EXERCISE ▸ Reproduce the entries below exactly, but only from the line containing "Mutchler sent the" to the line containing "The city, however, will", inclusive.
□ □ □
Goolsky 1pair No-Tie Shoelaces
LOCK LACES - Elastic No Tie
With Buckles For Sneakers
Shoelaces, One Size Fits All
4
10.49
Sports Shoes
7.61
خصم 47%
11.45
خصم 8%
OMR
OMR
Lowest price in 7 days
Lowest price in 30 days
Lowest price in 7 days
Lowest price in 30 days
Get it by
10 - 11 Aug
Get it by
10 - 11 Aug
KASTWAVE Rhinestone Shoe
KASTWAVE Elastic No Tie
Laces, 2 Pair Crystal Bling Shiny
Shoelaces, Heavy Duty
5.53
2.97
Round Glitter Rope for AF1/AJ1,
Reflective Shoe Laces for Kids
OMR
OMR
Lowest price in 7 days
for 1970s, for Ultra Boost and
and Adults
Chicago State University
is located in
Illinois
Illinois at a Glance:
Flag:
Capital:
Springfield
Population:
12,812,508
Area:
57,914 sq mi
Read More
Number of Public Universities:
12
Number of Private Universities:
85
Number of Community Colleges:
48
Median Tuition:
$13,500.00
□ □ □
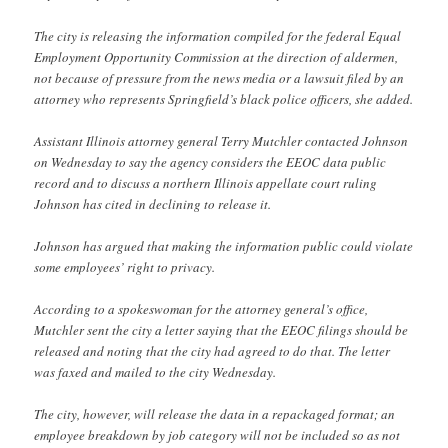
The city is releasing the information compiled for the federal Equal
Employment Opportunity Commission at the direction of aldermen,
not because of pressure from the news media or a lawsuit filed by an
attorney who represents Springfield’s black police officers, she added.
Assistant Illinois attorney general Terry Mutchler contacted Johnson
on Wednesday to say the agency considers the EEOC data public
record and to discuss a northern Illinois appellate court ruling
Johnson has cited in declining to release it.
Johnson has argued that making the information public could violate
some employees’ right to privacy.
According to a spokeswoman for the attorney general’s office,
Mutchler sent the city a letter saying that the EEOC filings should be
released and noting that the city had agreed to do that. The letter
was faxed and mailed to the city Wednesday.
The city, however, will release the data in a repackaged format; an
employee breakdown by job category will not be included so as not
□ □ □
FINISHED EXERCISE ▸
Mutchler sent the city a letter saying that the EEOC filings should be
released and noting that the city had agreed to do that. The letter
was faxed and mailed to the city Wednesday.
The city, however, will release the data in a repackaged format; an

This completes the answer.